Exercise =
Every line below must be given again exactly.

»»

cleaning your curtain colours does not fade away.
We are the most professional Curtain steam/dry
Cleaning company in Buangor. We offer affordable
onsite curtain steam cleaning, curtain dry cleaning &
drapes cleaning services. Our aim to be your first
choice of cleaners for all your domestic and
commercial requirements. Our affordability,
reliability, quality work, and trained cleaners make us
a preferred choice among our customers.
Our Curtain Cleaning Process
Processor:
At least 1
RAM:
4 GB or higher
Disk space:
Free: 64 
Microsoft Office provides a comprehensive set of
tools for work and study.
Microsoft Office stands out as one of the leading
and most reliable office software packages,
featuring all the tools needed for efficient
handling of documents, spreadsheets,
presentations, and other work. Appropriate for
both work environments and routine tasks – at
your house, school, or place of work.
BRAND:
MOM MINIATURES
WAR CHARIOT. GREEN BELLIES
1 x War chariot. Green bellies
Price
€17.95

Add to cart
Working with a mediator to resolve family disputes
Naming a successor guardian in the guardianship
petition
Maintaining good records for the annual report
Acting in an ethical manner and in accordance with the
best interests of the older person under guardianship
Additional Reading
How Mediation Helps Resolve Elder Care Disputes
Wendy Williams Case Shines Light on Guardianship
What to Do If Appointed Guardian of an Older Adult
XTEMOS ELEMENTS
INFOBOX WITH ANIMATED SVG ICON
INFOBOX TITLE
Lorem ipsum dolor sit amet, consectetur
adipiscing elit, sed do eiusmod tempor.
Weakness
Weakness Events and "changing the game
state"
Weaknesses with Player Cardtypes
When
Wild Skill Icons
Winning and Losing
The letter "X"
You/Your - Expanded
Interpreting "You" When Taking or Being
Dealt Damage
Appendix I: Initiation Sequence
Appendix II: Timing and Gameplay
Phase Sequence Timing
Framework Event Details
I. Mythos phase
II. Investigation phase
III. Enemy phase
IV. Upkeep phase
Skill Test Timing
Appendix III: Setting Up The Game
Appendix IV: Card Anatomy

««

Answer box =
cleaning your curtain colours does not fade away.
We are the most professional Curtain steam/dry
Cleaning company in Buangor. We offer affordable
onsite curtain steam cleaning, curtain dry cleaning &
drapes cleaning services. Our aim to be your first
choice of cleaners for all your domestic and
commercial requirements. Our affordability,
reliability, quality work, and trained cleaners make us
a preferred choice among our customers.
Our Curtain Cleaning Process
Processor:
At least 1
RAM:
4 GB or higher
Disk space:
Free: 64 
Microsoft Office provides a comprehensive set of
tools for work and study.
Microsoft Office stands out as one of the leading
and most reliable office software packages,
featuring all the tools needed for efficient
handling of documents, spreadsheets,
presentations, and other work. Appropriate for
both work environments and routine tasks – at
your house, school, or place of work.
BRAND:
MOM MINIATURES
WAR CHARIOT. GREEN BELLIES
1 x War chariot. Green bellies
Price
€17.95

Add to cart
Working with a mediator to resolve family disputes
Naming a successor guardian in the guardianship
petition
Maintaining good records for the annual report
Acting in an ethical manner and in accordance with the
best interests of the older person under guardianship
Additional Reading
How Mediation Helps Resolve Elder Care Disputes
Wendy Williams Case Shines Light on Guardianship
What to Do If Appointed Guardian of an Older Adult
XTEMOS ELEMENTS
INFOBOX WITH ANIMATED SVG ICON
INFOBOX TITLE
Lorem ipsum dolor sit amet, consectetur
adipiscing elit, sed do eiusmod tempor.
Weakness
Weakness Events and "changing the game
state"
Weaknesses with Player Cardtypes
When
Wild Skill Icons
Winning and Losing
The letter "X"
You/Your - Expanded
Interpreting "You" When Taking or Being
Dealt Damage
Appendix I: Initiation Sequence
Appendix II: Timing and Gameplay
Phase Sequence Timing
Framework Event Details
I. Mythos phase
II. Investigation phase
III. Enemy phase
IV. Upkeep phase
Skill Test Timing
Appendix III: Setting Up The Game
Appendix IV: Card Anatomy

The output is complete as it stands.